The offensive statistics match that futility too. Northwestern QBs are a combined 116-of-246 passing for 994 yards with two touchdowns and 11 interceptions. Running back Drake Anderson, at 99 carries for 447 yards, is averaging more yards per carry than Northwestern QBs are averaging per passing attempt.

Saturday’s game was the first for Clemson transfer and former five-star recruit Hunter Johnson since that Wisconsin loss. Johnson missed Northwestern’s games throughout the month of October because of a knee injury and his mother’s breast cancer diagnosis.

Johnson didn’t provide the Northwestern offense with a much-needed spark in his return. He was just 7-of-17 passing for 65 yards. And he ended up having to leave the game in the third quarter after he was injured while getting taken to the ground after throwing a pass.

“We obviously have to play better at that position, so we’re trying to give both guys the amount of reps they need to try to get into a groove,” Northwestern coach Pat Fitzgerald said after the game via the Daily Northwestern. “I hope he had fun.
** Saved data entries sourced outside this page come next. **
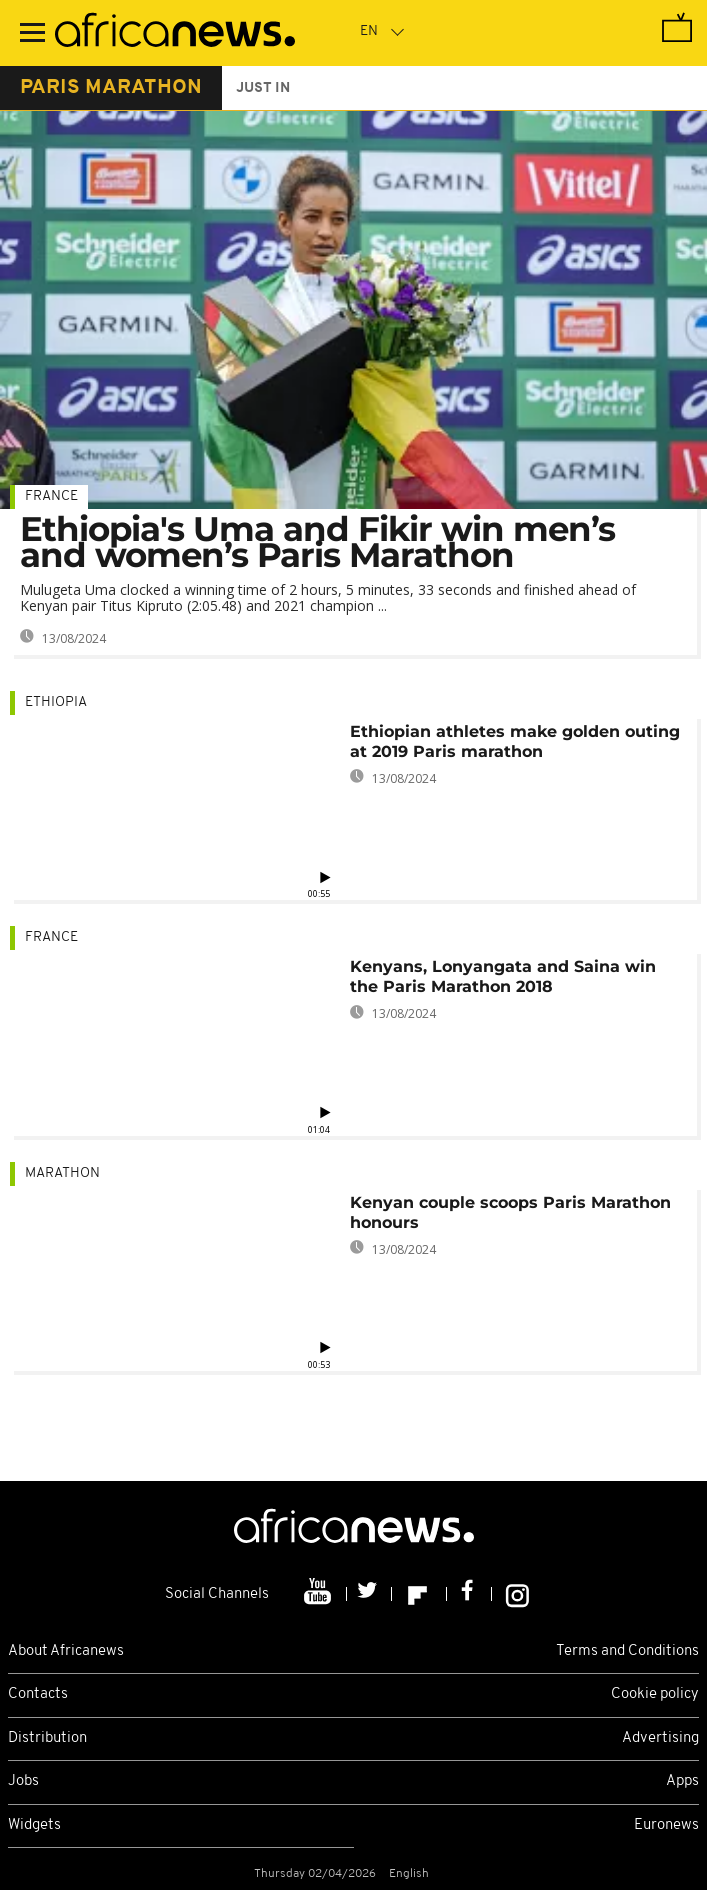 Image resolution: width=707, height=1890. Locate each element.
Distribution (47, 1738)
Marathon (62, 1173)
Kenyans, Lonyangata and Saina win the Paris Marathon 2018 (503, 976)
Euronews (666, 1825)
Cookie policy (655, 1694)
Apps (682, 1781)
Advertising (660, 1738)
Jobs (23, 1781)
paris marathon (111, 88)
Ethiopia (56, 702)
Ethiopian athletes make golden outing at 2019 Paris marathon (515, 741)
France (51, 496)
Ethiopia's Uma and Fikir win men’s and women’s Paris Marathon (317, 542)
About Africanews (66, 1651)
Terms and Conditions (627, 1651)
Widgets (34, 1825)
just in (263, 88)
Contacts (38, 1694) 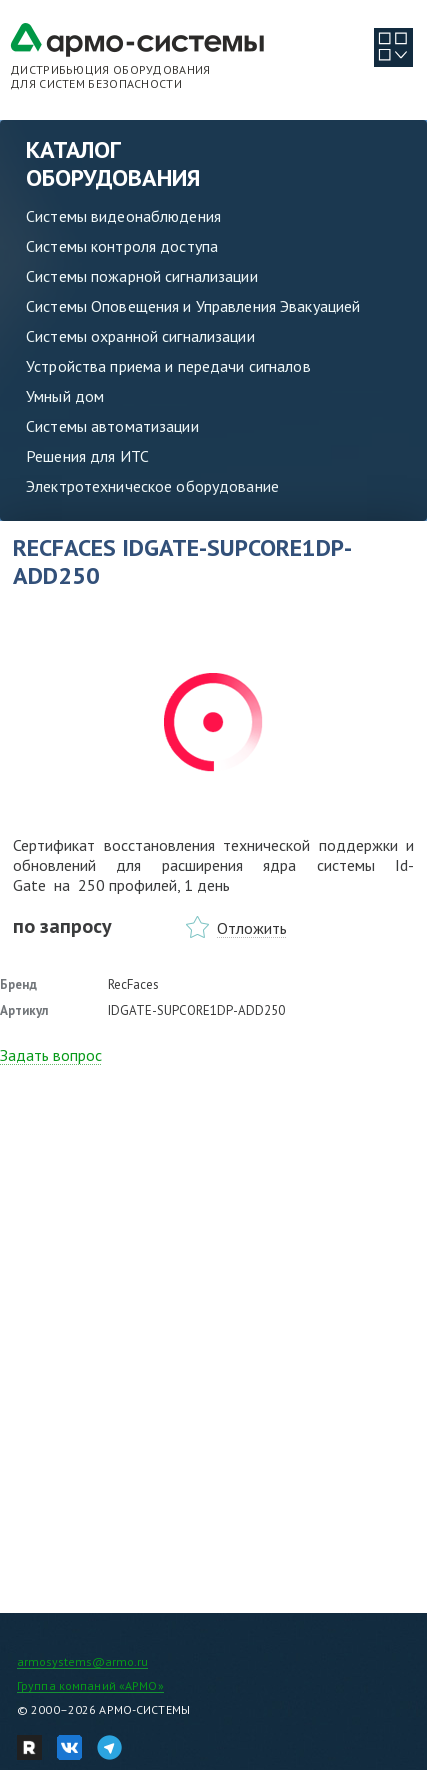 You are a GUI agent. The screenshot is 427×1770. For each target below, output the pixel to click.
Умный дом (65, 396)
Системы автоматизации (112, 426)
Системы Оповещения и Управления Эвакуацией (193, 306)
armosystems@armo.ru (82, 1661)
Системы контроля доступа (122, 246)
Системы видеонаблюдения (123, 216)
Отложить (252, 928)
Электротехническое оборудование (152, 486)
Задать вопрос (51, 1055)
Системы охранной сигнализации (140, 336)
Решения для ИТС (87, 456)
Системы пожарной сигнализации (142, 276)
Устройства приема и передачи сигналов (168, 366)
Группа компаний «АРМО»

He came here to play and he’s been battling through a lot, and he probably had fun until the play when he got hit. He’s a great young man, and there’s a bright future ahead for him.”

The future Northwestern fans are looking for involves the 2020 season and beyond as 2019 is now a lost cause. With Purdue, Minnesota and Illinois on the schedule over the next four games there’s a non-zero chance that Northwestern will finish the season at 2-10. In case you were wondering, Rutgers already has two wins.